In my early freelance days, my part-time writing efforts had been varied, with sporadic sales ranging from children’s short stories to greeting card verse to women’s nonfiction to business articles.
Once I had accumulated enough sales – around 50, as I recall – to tell myself, “Hey, I could really do this! – I decided to get serious about my writing. Next step: I analyzed my sales up to that point.
● I listed each sale according to type of material (puzzle, juvenile fiction, trade journal article, women’s article, etc.).
● Then I compared the number of ideas queried in each field, and the number of go-aheads or assignments in each field.
● Next I compared the number of manuscripts submitted in each field, and the number of sales in each field.
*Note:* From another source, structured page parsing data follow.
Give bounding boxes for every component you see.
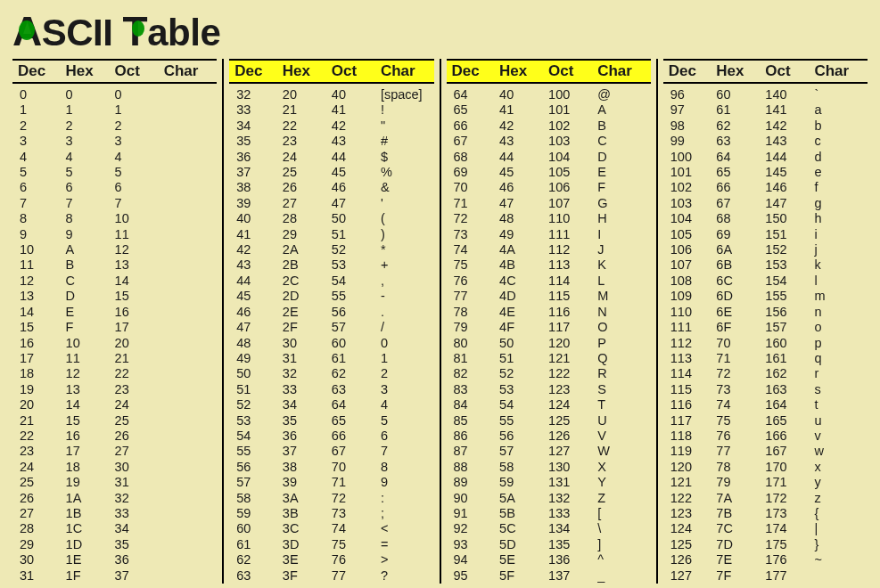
cell-oct: 22 [115,366,164,381]
table-row: 1086C154l [663,274,868,289]
cell-dec: 96 [663,87,717,102]
cell-hex: 50 [499,336,548,351]
cell-oct: 116 [548,305,597,320]
cell-dec: 106 [663,242,717,257]
cell-char: & [381,180,434,195]
cell-oct: 16 [115,305,164,320]
cell-hex: C [66,274,115,289]
cell-oct: 61 [332,351,381,366]
cell-dec: 27 [12,506,66,521]
cell-dec: 71 [447,196,500,211]
cell-hex: 6 [66,180,115,195]
cell-oct: 32 [115,491,164,506]
cell-oct: 67 [332,444,381,459]
cell-oct: 14 [115,274,164,289]
table-row: 10266146f [663,180,868,195]
cell-hex: 3F [283,568,332,584]
cell-hex: 11 [66,351,115,366]
cell-char [164,180,218,195]
cell-char [164,320,218,335]
table-row: 161020 [12,336,217,351]
table-row: 777 [12,196,217,211]
cell-hex: 53 [499,382,548,397]
cell-hex: 4F [499,320,548,335]
cell-dec: 95 [447,568,500,584]
table-row: 251931 [12,475,217,490]
cell-char: < [381,521,434,536]
cell-hex: 78 [716,460,765,475]
ascii-column-1: DecHexOctChar322040[space]332141!342242"… [222,59,439,584]
cell-dec: 6 [12,180,66,195]
cell-char: H [597,211,651,226]
cell-oct: 55 [332,289,381,304]
cell-char: Z [597,491,651,506]
table-row: 905A132Z [447,491,651,506]
cell-oct: 122 [548,366,597,381]
cell-oct: 115 [548,289,597,304]
cell-oct: 21 [115,351,164,366]
cell-hex: 28 [283,211,332,226]
header-dec: Dec [229,62,283,80]
cell-char: 1 [381,351,434,366]
cell-oct: 1 [115,102,164,118]
table-row: 8858130X [447,460,651,475]
cell-dec: 99 [663,134,717,149]
cell-dec: 53 [229,413,283,429]
cell-dec: 67 [447,134,500,149]
cell-dec: 89 [447,475,500,490]
cell-dec: 118 [663,429,717,444]
table-row: 402850( [229,211,433,226]
cell-oct: 27 [115,444,164,459]
cell-char: b [814,118,868,134]
column-rows: 0001112223334445556667778810991110A1211B… [12,84,217,584]
cell-oct: 171 [765,475,814,490]
table-row: 6743103C [447,134,651,149]
cell-char [164,366,218,381]
cell-hex: 79 [716,475,765,490]
cell-hex: 19 [66,475,115,490]
cell-char: 6 [381,429,434,444]
table-row: 1076B153k [663,257,868,273]
cell-dec: 127 [663,568,717,584]
cell-char: 5 [381,413,434,429]
cell-dec: 0 [12,87,66,102]
cell-oct: 106 [548,180,597,195]
cell-char [164,118,218,134]
table-row: 4931611 [229,351,433,366]
table-row: 000 [12,87,217,102]
cell-oct: 110 [548,211,597,226]
cell-dec: 49 [229,351,283,366]
table-row: 5537677 [229,444,433,459]
cell-hex: 55 [499,413,548,429]
cell-oct: 114 [548,274,597,289]
cell-hex: 4A [499,242,548,257]
cell-oct: 70 [332,460,381,475]
cell-hex: 59 [499,475,548,490]
cell-oct: 176 [765,552,814,568]
cell-oct: 154 [765,274,814,289]
cell-dec: 86 [447,429,500,444]
table-row: 452D55- [229,289,433,304]
cell-dec: 29 [12,537,66,552]
cell-dec: 88 [447,460,500,475]
cell-char: w [814,444,868,459]
cell-oct: 103 [548,134,597,149]
cell-oct: 141 [765,102,814,118]
cell-dec: 12 [12,274,66,289]
cell-dec: 43 [229,257,283,273]
table-row: 362444$ [229,150,433,165]
table-row: 935D135] [447,537,651,552]
cell-oct: 66 [332,429,381,444]
cell-oct: 150 [765,211,814,226]
table-row: 171121 [12,351,217,366]
table-row: 6844104D [447,150,651,165]
table-row: 7349111I [447,227,651,242]
table-row: 10165145e [663,165,868,180]
cell-char: i [814,227,868,242]
cell-hex: 74 [716,397,765,412]
title-text-1: SCII [42,12,123,53]
cell-char [164,165,218,180]
cell-hex: 66 [716,180,765,195]
table-row: 271B33 [12,506,217,521]
cell-oct: 147 [765,196,814,211]
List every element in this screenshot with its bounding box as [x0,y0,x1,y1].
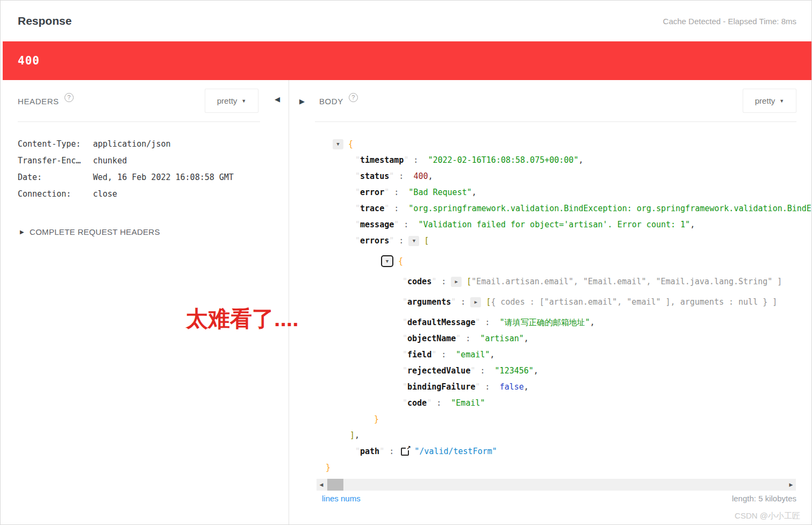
json-token-str: "请填写正确的邮箱地址" [500,314,590,330]
header-value: close [93,186,117,203]
body-footer: lines nums length: 5 kilobytes [322,494,796,503]
headers-label: HEADERS [18,97,59,106]
json-line: timestamp : "2022-02-16T16:08:58.075+00:… [289,152,811,168]
scroll-left-icon[interactable]: ◀ [317,482,326,487]
json-token-num: 400 [413,168,428,184]
headers-help-icon[interactable]: ? [64,93,74,102]
json-token-colon: : [475,363,494,379]
json-token-str: "email" [456,347,490,363]
json-token-key: path [355,443,384,459]
scrollbar-track[interactable] [326,479,786,491]
horizontal-scrollbar[interactable]: ◀ ▶ [317,479,796,491]
json-token-brace: } [374,411,379,427]
headers-panel-header: HEADERS ? pretty ▼ ◀ [3,80,289,122]
expand-body-panel-icon[interactable]: ▶ [299,97,305,105]
json-token-str: "org.springframework.validation.BindExce… [408,200,811,217]
json-line: defaultMessage : "请填写正确的邮箱地址", [289,314,811,330]
json-line: ], [289,427,811,443]
json-token-key: codes [403,274,436,290]
json-token-colon: : [408,152,428,168]
json-token-colon: : [480,379,500,395]
json-line: bindingFailure : false, [289,379,811,395]
json-token-key: arguments [403,294,456,310]
json-token-link[interactable]: "/valid/testForm" [414,443,497,459]
external-link-icon[interactable] [401,448,409,456]
json-line: ▼{ [289,136,811,152]
json-token-preview: "Email.artisan.email", "Email.email", "E… [471,274,782,290]
json-token-key: field [403,347,436,363]
json-token-colon: : [436,347,456,363]
json-token-key: defaultMessage [403,314,480,330]
collapse-node-icon[interactable]: ▼ [381,255,393,267]
status-code-banner: 400 [3,41,811,80]
header-row: Date:Wed, 16 Feb 2022 16:08:58 GMT [18,169,289,186]
collapse-node-icon[interactable]: ▼ [408,236,419,246]
json-token-key: error [355,184,389,200]
json-line: ▼{ [289,253,811,269]
json-tree: ▼{timestamp : "2022-02-16T16:08:58.075+0… [289,122,811,476]
response-titlebar: Response Cache Detected - Elapsed Time: … [3,1,811,41]
json-token-colon: : [394,233,408,249]
json-token-brace: { [398,253,403,269]
json-line: arguments : ▶[ { codes : ["artisan.email… [289,294,811,310]
json-token-preview: { codes : ["artisan.email", "email" ], a… [491,294,777,310]
json-token-str: "123456" [495,363,534,379]
json-token-bracket: [ [424,233,429,249]
json-token-plain: , [472,184,477,200]
json-token-colon: : [461,330,480,347]
json-token-key: code [403,395,432,411]
chevron-down-icon: ▼ [779,98,784,104]
body-length-info: length: 5 kilobytes [732,494,796,503]
headers-panel: HEADERS ? pretty ▼ ◀ Content-Type:applic… [3,80,289,524]
cache-elapsed-info: Cache Detected - Elapsed Time: 8ms [663,17,796,26]
json-token-bracket: ] [350,427,355,443]
header-value: Wed, 16 Feb 2022 16:08:58 GMT [93,169,234,186]
json-token-plain: , [524,379,529,395]
body-help-icon[interactable]: ? [349,93,358,102]
json-token-colon: : [389,184,408,200]
response-viewer-window: Response Cache Detected - Elapsed Time: … [0,0,812,525]
json-token-plain: , [534,363,538,379]
json-line: error : "Bad Request", [289,184,811,200]
headers-pretty-dropdown[interactable]: pretty ▼ [205,89,258,113]
json-token-colon: : [384,443,399,459]
page-title: Response [18,15,71,27]
json-line: objectName : "artisan", [289,330,811,347]
body-panel: ▶ BODY ? pretty ▼ ▼{timestamp : "2022-02… [289,80,811,524]
json-token-plain: , [355,427,360,443]
scrollbar-thumb[interactable] [327,479,343,491]
json-token-plain: , [578,152,583,168]
lines-nums-link[interactable]: lines nums [322,494,361,503]
body-label: BODY [319,97,343,106]
json-line: code : "Email" [289,395,811,411]
json-token-colon: : [480,314,500,330]
json-token-key: objectName [403,330,461,347]
expand-node-icon[interactable]: ▶ [451,277,462,287]
json-token-str: "Email" [451,395,485,411]
json-token-key: message [355,217,399,233]
body-divider [315,121,796,122]
json-token-str: "Bad Request" [408,184,471,200]
body-pretty-label: pretty [755,96,775,105]
json-token-str: "2022-02-16T16:08:58.075+00:00" [428,152,578,168]
watermark: CSDN @小小工匠 [735,511,800,521]
json-token-key: errors [355,233,394,249]
json-line: codes : ▶["Email.artisan.email", "Email.… [289,274,811,290]
json-token-colon: : [456,294,470,310]
json-token-bool: false [500,379,524,395]
json-line: status : 400, [289,168,811,184]
json-token-key: status [355,168,394,184]
collapse-headers-panel-icon[interactable]: ◀ [275,95,280,103]
json-token-bracket: [ [486,294,491,310]
expand-node-icon[interactable]: ▶ [470,297,481,307]
header-name: Content-Type: [18,136,93,153]
complete-request-headers-label: COMPLETE REQUEST HEADERS [30,227,160,236]
json-token-brace: { [348,136,353,152]
header-name: Transfer-Enc… [18,153,93,169]
body-pretty-dropdown[interactable]: pretty ▼ [743,89,796,113]
scroll-right-icon[interactable]: ▶ [786,482,796,487]
complete-request-headers-toggle[interactable]: ▶ COMPLETE REQUEST HEADERS [20,227,289,236]
collapse-node-icon[interactable]: ▼ [333,139,343,149]
response-content: HEADERS ? pretty ▼ ◀ Content-Type:applic… [3,80,811,524]
json-token-plain: , [428,168,433,184]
● By comparing ratios, it was apparent that my natural “market” or niche was the trade journal field – It was here that I needed the fewest number of queries mailed to receive the most go-aheads, as well as the highest manuscript submission to manuscript sale ratio. It was the trade journal field in which I decided to concentrate when I initially went full-time.
When you focus (or concentrate or specialize) your writing in one, two or even three areas, several benefits result:
#1 – You have a better chance of reusing the research it cost you time and money to accumulate. It’s okay as a hobbyist to spend sixteen hours and several dollars researching a piece just because it’s interesting. But the successful full-time professional leverages that research into additional or spin-off material to sell at a much higher dollar-per-hour-invested rate. I like to call it “making your research earn its keep.”
#2 – You soon are perceived by editors as an “expert,” and receive more assignments. I recall when one editor was assigning me at least one article every year on a security topic. While I had sent her several queries over a period of many months on that subject, I never did score with one of my own ideas. But – and this is why specialization can pay off – she called me when she later wanted one of her ideas on the subject written. This concentration on a few business subjects (security, marketing, retailing) also led to several assigned article series – even one seven-article supplement.
#3 – Because you soon build comprehensive reference/source files in a specialty field, future writing in that field is easier and faster – and, therefore, more profitable. For example, I had already written and sold more than a hundred articles on retail advertising/promotion when I proposed my book, How to Advertise and Promote Your Retail Store (AMACOM). Not only did this help me get the book contract, it made writing the book a breeze.
Now, don’t take me too literally and resign yourself to writing about only one subject or performing one type of editorial service for the rest of your career. I’d be the first to look upon that as b-o-r-i-n-g. Writing about something different, or trying a new editorial service (e.g., book editing, copywriting, case studies) once in awhile keeps life interesting, forestalls writer’s block, and can even lead to unexpected profit centers. In fact, I now write about totally different topics than in those early days.
And the secret to specialization is . . .
The success secret is to concentrate at least 80 percent of your efforts in your proven success field(s), then experiment with or test new subjects and editorial fields with up to 20 percent of your time. Periodically re-examine your ratios, and you’ll note declining subjects and markets before they become “soft,” as well as spot new ones to pursue while they’re still “hot.”
Now it’s your turn –
Have you found benefits to specializing? Do you stick solely to one or two niche topics? Or do you portion your time so as to try out other fields – for variety or to test for possible future niches? (Be sure to mention your specialty – an editor or client may be lurking 🙂 )
Or – if you’ve had more success as a generalist, tell us why you think that has worked better for you.